● **PROMPT**:
Scan the entries that follow for the word "Temporary", then report every line in which it appears.
··· ENTRIES PROVIDED ···
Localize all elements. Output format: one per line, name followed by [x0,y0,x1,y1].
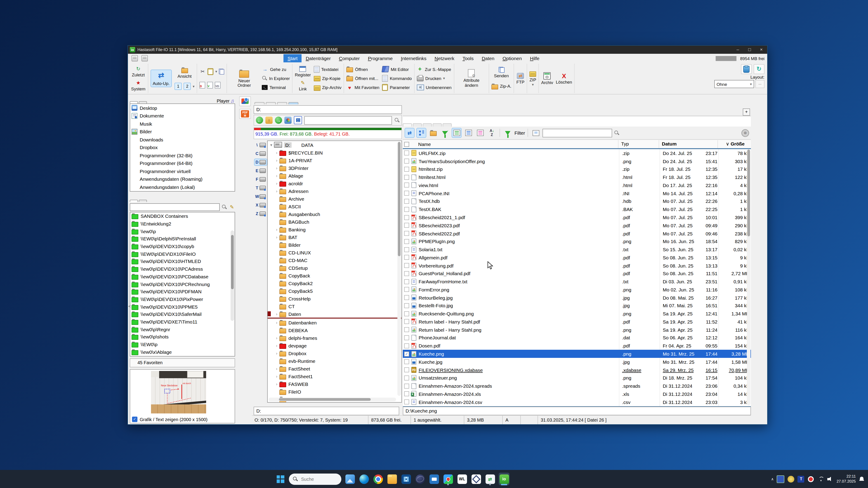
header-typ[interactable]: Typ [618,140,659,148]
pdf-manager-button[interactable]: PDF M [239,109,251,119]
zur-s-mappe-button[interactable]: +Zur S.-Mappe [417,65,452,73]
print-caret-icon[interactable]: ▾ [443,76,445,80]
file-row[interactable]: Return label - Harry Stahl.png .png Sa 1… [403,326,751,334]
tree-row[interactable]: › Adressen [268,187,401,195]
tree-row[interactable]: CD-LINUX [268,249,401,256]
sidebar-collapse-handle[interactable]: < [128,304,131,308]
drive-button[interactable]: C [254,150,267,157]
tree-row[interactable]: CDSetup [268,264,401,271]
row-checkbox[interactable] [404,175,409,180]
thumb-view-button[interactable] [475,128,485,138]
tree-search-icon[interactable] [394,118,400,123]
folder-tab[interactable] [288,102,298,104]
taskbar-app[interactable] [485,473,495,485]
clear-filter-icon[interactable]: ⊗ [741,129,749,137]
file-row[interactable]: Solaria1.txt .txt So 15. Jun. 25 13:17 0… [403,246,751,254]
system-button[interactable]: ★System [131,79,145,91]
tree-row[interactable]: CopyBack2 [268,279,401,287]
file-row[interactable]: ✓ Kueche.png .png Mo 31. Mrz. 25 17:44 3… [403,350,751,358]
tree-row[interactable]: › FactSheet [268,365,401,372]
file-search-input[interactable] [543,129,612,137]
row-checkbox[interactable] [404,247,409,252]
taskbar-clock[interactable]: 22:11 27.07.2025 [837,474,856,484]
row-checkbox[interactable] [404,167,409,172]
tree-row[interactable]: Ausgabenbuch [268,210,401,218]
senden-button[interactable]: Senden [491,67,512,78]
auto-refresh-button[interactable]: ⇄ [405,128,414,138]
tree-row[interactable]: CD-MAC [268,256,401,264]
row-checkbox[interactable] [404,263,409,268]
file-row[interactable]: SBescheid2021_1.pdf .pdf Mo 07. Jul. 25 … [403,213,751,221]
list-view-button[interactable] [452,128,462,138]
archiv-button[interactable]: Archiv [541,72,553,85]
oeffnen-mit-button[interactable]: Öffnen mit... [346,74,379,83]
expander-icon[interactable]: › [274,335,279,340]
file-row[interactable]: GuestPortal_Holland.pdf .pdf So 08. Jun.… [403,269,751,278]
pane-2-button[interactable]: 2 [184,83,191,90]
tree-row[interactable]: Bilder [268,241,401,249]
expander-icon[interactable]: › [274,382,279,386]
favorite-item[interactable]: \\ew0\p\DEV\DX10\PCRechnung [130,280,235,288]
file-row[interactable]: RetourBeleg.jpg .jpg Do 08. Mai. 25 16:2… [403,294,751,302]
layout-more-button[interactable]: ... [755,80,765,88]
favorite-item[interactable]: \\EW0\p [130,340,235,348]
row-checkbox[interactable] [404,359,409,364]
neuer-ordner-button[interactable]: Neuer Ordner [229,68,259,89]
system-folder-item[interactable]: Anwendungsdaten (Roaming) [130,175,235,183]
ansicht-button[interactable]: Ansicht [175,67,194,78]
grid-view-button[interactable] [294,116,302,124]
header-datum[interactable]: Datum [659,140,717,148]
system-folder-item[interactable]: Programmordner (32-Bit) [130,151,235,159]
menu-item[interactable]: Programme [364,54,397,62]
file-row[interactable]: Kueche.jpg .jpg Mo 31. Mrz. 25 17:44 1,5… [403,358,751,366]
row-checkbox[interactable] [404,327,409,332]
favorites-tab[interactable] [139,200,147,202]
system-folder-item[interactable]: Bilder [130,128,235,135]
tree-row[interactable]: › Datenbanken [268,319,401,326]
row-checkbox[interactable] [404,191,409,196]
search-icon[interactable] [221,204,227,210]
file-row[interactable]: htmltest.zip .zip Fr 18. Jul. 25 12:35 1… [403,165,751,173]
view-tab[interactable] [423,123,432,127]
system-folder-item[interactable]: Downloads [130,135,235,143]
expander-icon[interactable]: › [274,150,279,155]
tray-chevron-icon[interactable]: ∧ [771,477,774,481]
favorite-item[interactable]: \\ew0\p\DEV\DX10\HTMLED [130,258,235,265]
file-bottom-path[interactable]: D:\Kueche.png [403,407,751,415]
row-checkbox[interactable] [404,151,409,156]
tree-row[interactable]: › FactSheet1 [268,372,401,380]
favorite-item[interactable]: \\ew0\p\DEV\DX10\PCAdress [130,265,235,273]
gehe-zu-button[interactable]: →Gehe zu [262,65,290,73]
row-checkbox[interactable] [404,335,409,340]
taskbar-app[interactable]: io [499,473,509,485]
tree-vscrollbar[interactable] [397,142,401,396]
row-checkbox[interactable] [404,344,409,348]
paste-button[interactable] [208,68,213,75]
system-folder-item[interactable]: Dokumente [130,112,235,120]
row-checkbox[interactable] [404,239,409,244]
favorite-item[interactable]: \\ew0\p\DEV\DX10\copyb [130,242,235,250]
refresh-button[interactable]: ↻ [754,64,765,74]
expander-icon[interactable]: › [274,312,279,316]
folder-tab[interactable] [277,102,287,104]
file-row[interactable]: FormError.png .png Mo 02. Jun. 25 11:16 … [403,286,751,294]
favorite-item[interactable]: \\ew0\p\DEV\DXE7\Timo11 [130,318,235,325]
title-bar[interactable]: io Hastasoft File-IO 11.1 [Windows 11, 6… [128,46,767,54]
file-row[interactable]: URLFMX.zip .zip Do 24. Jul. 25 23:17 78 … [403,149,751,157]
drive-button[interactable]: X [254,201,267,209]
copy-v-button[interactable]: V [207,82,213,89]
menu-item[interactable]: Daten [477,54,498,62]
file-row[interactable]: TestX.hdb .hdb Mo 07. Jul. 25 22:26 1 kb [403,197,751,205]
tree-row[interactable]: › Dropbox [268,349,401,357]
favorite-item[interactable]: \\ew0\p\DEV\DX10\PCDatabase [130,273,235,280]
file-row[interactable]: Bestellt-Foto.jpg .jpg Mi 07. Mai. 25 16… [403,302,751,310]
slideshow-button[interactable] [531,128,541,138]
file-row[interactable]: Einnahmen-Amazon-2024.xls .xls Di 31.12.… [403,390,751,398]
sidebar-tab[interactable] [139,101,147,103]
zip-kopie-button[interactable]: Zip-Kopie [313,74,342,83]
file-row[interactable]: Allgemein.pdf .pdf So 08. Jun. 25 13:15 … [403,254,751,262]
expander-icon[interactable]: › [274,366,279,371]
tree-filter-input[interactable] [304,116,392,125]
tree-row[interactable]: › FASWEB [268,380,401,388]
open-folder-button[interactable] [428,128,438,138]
···
··· ENTRIES PROVIDED ···
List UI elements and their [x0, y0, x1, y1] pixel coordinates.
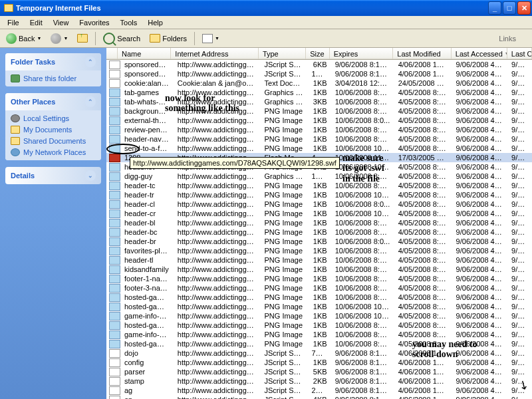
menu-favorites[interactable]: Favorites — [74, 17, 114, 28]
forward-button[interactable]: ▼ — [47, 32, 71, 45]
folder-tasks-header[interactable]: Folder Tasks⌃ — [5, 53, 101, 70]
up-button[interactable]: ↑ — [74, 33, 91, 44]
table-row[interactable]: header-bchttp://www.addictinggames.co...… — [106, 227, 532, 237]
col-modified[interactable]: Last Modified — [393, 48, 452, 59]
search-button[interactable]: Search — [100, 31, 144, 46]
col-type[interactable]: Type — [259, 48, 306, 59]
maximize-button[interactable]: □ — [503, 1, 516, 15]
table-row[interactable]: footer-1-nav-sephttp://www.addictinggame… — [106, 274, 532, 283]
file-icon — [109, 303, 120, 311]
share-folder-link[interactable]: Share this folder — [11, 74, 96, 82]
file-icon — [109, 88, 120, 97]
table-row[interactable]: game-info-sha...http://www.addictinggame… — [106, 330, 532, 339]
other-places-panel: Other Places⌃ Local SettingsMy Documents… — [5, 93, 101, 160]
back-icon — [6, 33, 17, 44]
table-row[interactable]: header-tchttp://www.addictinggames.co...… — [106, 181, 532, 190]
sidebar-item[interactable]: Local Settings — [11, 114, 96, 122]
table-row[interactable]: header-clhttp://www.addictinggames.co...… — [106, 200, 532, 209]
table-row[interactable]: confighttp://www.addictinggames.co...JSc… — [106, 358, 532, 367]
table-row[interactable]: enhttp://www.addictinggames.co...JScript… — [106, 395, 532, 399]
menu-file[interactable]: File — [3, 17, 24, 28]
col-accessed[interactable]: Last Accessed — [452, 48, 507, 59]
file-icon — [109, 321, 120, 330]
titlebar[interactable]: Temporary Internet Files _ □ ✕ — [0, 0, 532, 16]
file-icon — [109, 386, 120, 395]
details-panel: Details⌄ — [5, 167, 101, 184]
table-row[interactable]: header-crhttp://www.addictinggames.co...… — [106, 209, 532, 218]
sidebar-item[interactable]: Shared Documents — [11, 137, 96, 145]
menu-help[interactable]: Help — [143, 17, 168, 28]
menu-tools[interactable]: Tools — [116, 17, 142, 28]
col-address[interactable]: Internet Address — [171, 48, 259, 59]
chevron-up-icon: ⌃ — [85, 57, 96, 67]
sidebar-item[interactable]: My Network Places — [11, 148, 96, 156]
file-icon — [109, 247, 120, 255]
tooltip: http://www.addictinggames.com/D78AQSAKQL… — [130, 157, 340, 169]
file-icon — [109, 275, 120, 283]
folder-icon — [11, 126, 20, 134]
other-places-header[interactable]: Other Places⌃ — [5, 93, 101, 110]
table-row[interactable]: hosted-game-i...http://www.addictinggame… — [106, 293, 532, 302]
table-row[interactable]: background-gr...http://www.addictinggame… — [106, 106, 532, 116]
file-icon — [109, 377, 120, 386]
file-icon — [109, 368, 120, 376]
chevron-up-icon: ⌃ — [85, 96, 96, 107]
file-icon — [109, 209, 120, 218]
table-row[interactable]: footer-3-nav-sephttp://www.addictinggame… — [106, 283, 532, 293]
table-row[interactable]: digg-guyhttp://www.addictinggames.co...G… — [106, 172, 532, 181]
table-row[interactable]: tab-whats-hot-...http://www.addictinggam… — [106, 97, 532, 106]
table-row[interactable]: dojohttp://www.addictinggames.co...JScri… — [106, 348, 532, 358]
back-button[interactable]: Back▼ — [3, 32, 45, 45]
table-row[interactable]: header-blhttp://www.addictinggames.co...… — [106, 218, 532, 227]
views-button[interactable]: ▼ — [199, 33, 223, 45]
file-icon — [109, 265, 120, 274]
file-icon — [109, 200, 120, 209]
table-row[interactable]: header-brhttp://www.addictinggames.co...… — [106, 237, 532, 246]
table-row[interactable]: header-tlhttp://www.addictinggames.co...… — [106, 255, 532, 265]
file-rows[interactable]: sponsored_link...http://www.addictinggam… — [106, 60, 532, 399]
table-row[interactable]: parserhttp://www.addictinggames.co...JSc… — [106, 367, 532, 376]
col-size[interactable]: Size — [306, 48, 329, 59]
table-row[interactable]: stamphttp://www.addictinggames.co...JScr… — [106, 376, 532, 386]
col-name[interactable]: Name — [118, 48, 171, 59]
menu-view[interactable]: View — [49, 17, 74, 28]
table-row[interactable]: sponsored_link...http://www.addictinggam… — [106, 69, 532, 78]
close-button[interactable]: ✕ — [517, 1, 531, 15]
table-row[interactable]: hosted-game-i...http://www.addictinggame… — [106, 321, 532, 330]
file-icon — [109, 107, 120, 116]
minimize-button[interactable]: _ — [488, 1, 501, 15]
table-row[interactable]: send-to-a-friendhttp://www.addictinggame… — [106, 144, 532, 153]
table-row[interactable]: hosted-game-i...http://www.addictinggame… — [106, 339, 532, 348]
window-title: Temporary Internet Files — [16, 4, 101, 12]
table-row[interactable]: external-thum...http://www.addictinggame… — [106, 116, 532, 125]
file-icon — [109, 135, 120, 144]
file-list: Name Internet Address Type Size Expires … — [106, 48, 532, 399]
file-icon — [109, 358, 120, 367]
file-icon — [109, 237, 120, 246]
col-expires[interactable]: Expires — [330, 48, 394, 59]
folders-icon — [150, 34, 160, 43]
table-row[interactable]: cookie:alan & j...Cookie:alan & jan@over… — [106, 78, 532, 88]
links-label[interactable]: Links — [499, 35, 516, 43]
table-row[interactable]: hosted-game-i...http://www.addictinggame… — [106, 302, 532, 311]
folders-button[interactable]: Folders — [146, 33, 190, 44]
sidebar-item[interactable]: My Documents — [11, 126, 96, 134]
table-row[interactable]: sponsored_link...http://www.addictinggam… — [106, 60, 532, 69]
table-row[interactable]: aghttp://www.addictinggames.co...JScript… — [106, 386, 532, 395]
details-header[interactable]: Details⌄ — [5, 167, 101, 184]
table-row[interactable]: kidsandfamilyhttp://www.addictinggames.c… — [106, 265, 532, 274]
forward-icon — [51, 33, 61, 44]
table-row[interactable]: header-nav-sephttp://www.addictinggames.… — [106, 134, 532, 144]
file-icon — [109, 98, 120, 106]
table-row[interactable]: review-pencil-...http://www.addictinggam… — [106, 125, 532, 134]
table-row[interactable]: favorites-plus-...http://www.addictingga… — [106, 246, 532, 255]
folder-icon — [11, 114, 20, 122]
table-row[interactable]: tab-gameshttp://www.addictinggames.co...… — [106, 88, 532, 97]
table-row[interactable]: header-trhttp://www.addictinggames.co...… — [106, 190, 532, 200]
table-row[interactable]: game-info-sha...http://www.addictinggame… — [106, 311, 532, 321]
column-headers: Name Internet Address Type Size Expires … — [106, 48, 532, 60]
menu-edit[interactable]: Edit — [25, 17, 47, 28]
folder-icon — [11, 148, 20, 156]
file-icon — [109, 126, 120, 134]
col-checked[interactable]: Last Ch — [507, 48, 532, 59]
···
● **WRITTEN RESPONSE**:
titlebar[interactable]: Temporary Internet Files _ □ ✕ — [0, 0, 532, 16]
window-title: Temporary Internet Files — [16, 4, 101, 12]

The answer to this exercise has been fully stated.